Today, however, that dream is turning into a nightmare:
-- The company has grown into a government-subsidized monster that so thoroughly dominates the mortgage market, its contraction or failure could cause a collapse of the entire housing industry ...
-- Its executives have just been caught with their hands deep in the cookie jar -- an accounting scandal that's potentially so serious, it could make the Enron and WorldCom scandals look like a game of marbles ...
-- Its shares have just taken a big beating, wiping out more than $11 billion of shareholder value last week alone, and ...
-- Its balance sheet is so shaky, any change in the marketplace, or even any sudden legislative or regulatory moves to fix its problems, could precipitate serious financial difficulties.
This is not new. I warned about it over thirty years ago when I published my first book, The Money Panic.
I warned about it again in the 1980s and the 1990s in my Safe Money Report. And on September 18, 2000, I warned my readers still another time, when I wrote: "Fannie Mae is already drowning in a sea of debt. It has $34 of debt for every $1 of shareholder equity. That's big leverage and of the wrong kind. Plus, the company has only one one-hundredths of a penny in cash on hand for every $1 of current bills."
"How could a company get so laden down with debt and operate with such scant cash reserves? Because of Fannie Mae's unusually close relationship with Uncle Sam ...
"Think Fannie Mae can't go under? Think again. [Someday] Fannie Mae ... could lose one of its most important assets of all: The implicit backing by the U.S. government.
"Indeed, Representative Richard Baker is leading the charge in Congress to repeal the line of credit from the Treasury Department that Fannie Mae receives. That means Fannie Mae's bonds would no longer have government funds to back them up.
"Fed Chairman Alan Greenspan himself has raised a related issue. He's apparently unhappy that government-sponsored enterprises like Fannie Mae are being subsidized by the government, in the form reduced borrowing rates from the Fed."
That warning was published exactly four years and nine days ago. But since that day, even while this situation has continued to deteriorate, there have been few voices of protest ... and even fewer concrete steps taken to avert the disaster we face today.
Reason: Fannie Mae's executives, while allegedly enriching themselves at the expense of investors and taxpayers, mobilized one of the most powerful -- and most fearless -- lobbies on Capitol Hill. Congress, the SEC and the Justice Department were pushed back.
Even Baker and Greenspan were repeatedly forced into reluctant retreat.
And throughout it all, the company just kept growing in size and power, virtually nonstop, emerging as the greatest single monopoly on the face of the earth.
So this morning, I wondered ...
IF FDR WERE HERE TODAY, WHAT WOULD I TELL HIM AND WHAT WOULD HE SAY?
I imagined how I'd present the facts to Franklin Delano Roosevelt, and what his response would be ...
"Mr. President, I have some surprising news for you.
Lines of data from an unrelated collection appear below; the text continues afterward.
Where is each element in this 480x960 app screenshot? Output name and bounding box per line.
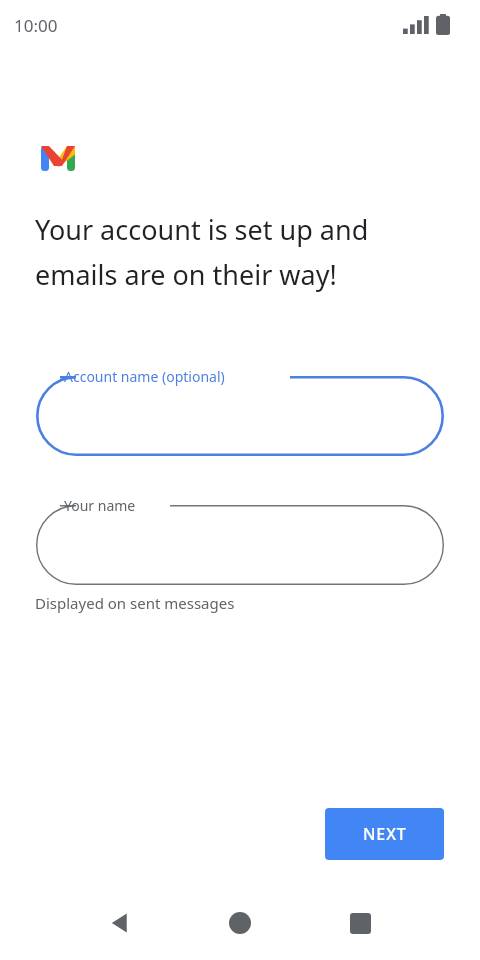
button[interactable]: NEXT [325,808,444,860]
staticText: 10:00 [14,14,58,37]
button[interactable]: Recent apps [326,886,394,960]
staticText: Account name (optional) [64,367,225,386]
button[interactable]: Home [206,886,274,960]
button[interactable]: Back [86,886,154,960]
staticText: Displayed on sent messages [35,593,235,613]
staticText: Your account is set up and emails are on… [35,211,415,293]
button[interactable]: Account name (optional) [36,376,444,456]
button[interactable]: Your name [36,505,444,585]
staticText: Your name [64,496,136,515]
staticText: NEXT [363,823,407,845]
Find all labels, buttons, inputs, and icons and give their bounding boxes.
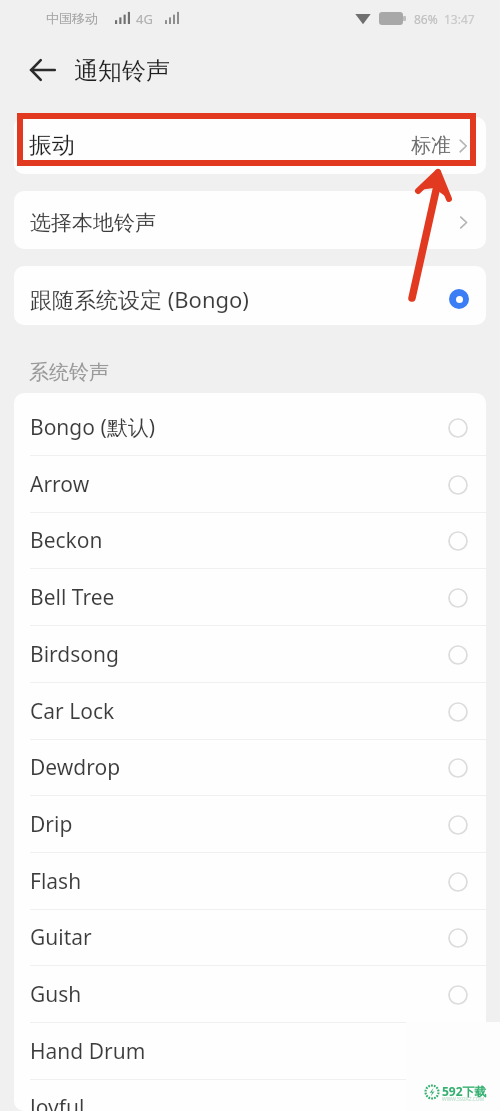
staticText: Joyful [30, 1093, 85, 1111]
button[interactable]: Birdsong [14, 626, 486, 683]
staticText: Drip [30, 810, 73, 839]
staticText: Flash [30, 867, 82, 896]
button[interactable]: Joyful [14, 1079, 486, 1111]
button[interactable]: Beckon [14, 512, 486, 569]
staticText: Arrow [30, 470, 90, 499]
staticText: 592下载 [442, 1083, 487, 1099]
staticText: 86% [414, 11, 438, 27]
button[interactable]: Hand Drum [14, 1023, 486, 1080]
staticText: Gush [30, 980, 82, 1009]
staticText: 跟随系统设定 (Bongo) [30, 284, 249, 314]
staticText: WWW.592AZ.COM [442, 1096, 485, 1103]
button[interactable]: Car Lock [14, 683, 486, 740]
button[interactable]: Dewdrop [14, 739, 486, 796]
staticText: 系统铃声 [29, 360, 109, 385]
staticText: Birdsong [30, 640, 119, 669]
button[interactable]: Bongo (默认) [14, 399, 486, 456]
button[interactable]: Gush [14, 966, 486, 1023]
staticText: 中国移动 [46, 10, 98, 26]
staticText: Hand Drum [30, 1037, 146, 1066]
staticText: 13:47 [444, 11, 475, 27]
button[interactable]: 振动 [14, 117, 486, 174]
staticText: Dewdrop [30, 753, 121, 782]
staticText: Bell Tree [30, 583, 115, 612]
staticText: 选择本地铃声 [30, 210, 156, 236]
staticText: Bongo (默认) [30, 413, 156, 442]
button[interactable]: Back [22, 53, 62, 87]
button[interactable]: Drip [14, 796, 486, 853]
button[interactable]: 跟随系统设定 (Bongo) [14, 266, 486, 325]
button[interactable]: Arrow [14, 456, 486, 513]
staticText: 标准 [411, 133, 451, 158]
button[interactable]: 选择本地铃声 [14, 191, 486, 249]
button[interactable]: Guitar [14, 909, 486, 966]
staticText: Guitar [30, 923, 92, 952]
staticText: Beckon [30, 526, 103, 555]
button[interactable]: Flash [14, 853, 486, 910]
staticText: 振动 [29, 131, 75, 160]
staticText: 通知铃声 [74, 56, 170, 86]
staticText: 4G [136, 10, 153, 28]
staticText: Car Lock [30, 697, 115, 726]
button[interactable]: Bell Tree [14, 569, 486, 626]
A lot has changed since the 1930s. Now, the agency you originally created, Fannie Mae, plus and a smaller, younger cousin, Freddie Mac, control 90% of the home mortgage market in America."
The former president is shocked. "What?! 90%?! Fannie Mae was supposed to be like a national savings and loan. It was supposed to supplement and support home mortgages -- not take them over. How in the hell did this happen?"
"Initially, it worked according to your plan. Fannie Mae bought some mortgages from banks, bundled them up and sold them to a few investors. This way, they helped pump some extra pump money into the housing market. But no one else besides Fannie Mae could do this. So the government agency had a virtual monopoly on this business, and the business grew like wildfire. A whole new market was created in America -- the secondary market for mortgages."
"Was that a problem?" asks FDR.
"Not immediately. But it kept ballooning in size. Then, in 1968, the U.S. was in a war in Southeast Asia and ran into budgetary problems. So the president at the time, Lyndon Johnson, along with Congress, transformed Fannie Mae into a semi-private company and moved its finances off the books of the federal budget."
"Why did they do that?"
"Most people in government knew it was mostly a gimmick to make the federal deficit appear smaller. But they went ahead and did it anyhow."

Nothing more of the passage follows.